Brad Adam's story

Part of the strength Brad has found to deal with his child sexual abuse came from his parents who provided a solid ‘core’ to his large Catholic family. As a child in the 1970s, Brad saw that his father was ‘very involved with the church’, and ‘would always talk about his experience as a kid growing up with the sisters’. Wanting to please his father, Brad became an altar boy, and remembers that ‘every experience we had with religious people, clerical people, was positive – except this’.

It was quite common for clergy to visit Brad’s family home in regional Victoria, and one or two priests were close friends of the family. ‘I was exposed to them on a weekend, I was exposed to them during the week day, I was lucky it only happened once’, he said.

It now seems that one priest, Father Anthony, attended barbecues or dinners as a way to groom Brad and his family. Brad does not recall receiving ‘any extra special treatment’ from the priest. There were never any ‘lollies’ or ‘babysitting’, but Brad does remember ‘seeking him out’.
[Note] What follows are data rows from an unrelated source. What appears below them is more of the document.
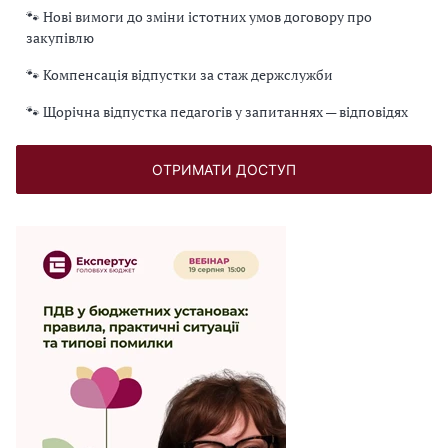
🐾 Нові вимоги до зміни істотних умов договору про
закупівлю
🐾 Компенсація відпустки за стаж держслужби
🐾 Щорічна відпустка педагогів у запитаннях — відповідях
ОТРИМАТИ ДОСТУП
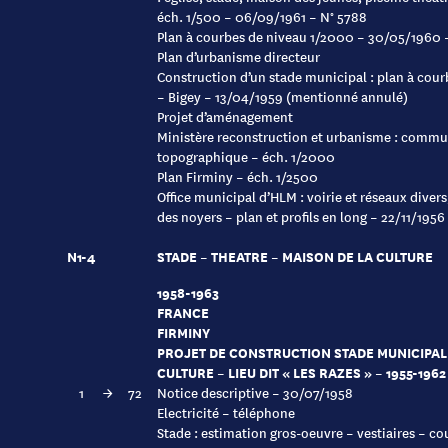
éch. 1/500 – 06/09/1961 – N° 5788
Plan à courbes de niveau 1/2000 – 30/05/1960 – 
Plan d’urbanisme directeur
Construction d’un stade municipal : plan à cour
– Bigey – 13/04/1959 (mentionné annulé)
Projet d’aménagement
Ministère reconstruction et urbanisme : commu
topographique – éch. 1/2000
Plan Firminy – éch. 1/2500
Office municipal d’HLM : voirie et réseaux divers
des noyers – plan et profils en long – 22/11/1956
N1-4
STADE – THEATRE – MAISON DE LA CULTURE
1958-1963
FRANCE
FIRMINY
PROJET DE CONSTRUCTION STADE MUNICIPAL 
CULTURE – LIEU DIT « LES RAZES » – 1955-1962
1
→
72
Notice descriptive – 30/07/1958
Electricité – téléphone
Stade : estimation gros-oeuvre – vestiaires – co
One weekend, Father Anthony took Brad away on a shooting trip. They stayed overnight in the house of the priest’s mother, watched a film, and drank sweet alcohol before they went to bed. Brad did not go into detail about the sexual abuse, and does not ‘actually remember the morning after’, or many details about the next day.

‘I don’t know if I put it to the back of my mind, or if I forgot about it, or if I suppressed it’, he said. ‘I don’t really remember it being much of an issue until the last four years.’

Brad said that ‘after it initially happened … I wet the bed for six years, five years or six years. And I know that used to upset dad, but … I was never questioned about it’. However, after Brad had finished his Higher School Certificate, his father asked a question out of the blue – ‘Father Anthony’s just been arrested. Do you know anything about that?’ Brad denied knowing anything, and ‘didn’t really think about it’ for the better part of the next 30 years.

Brad got on with his life. He worked in a series of jobs, and ‘got smacked pretty hard’ when he ‘got hooked on Valium’ in his 20s. He had it ‘under control’ until his last job exposed him to high levels of violence and abuse. This ‘brought back nightmares’ and he had to stop work. When he was assessed by a WorkCover psychologist she asked him directly whether he had ever been ‘abused by a priest as a child’. Brad learned that his behaviour since the abuse ‘fit a formula’. He then entered a PTSD program, and decided to speak to the Royal Commission as part of his healing process.

Brad then disclosed to his wife, but has no intention of ever telling his parents. His mum once ‘badgered’ him about child sexual abuse – possibly because the subject had come up at church – but Brad denied being molested. ‘It’s nobody’s business but mine’, he said. ‘They don’t need it … Neither of them need it … No part of me wants them to know.’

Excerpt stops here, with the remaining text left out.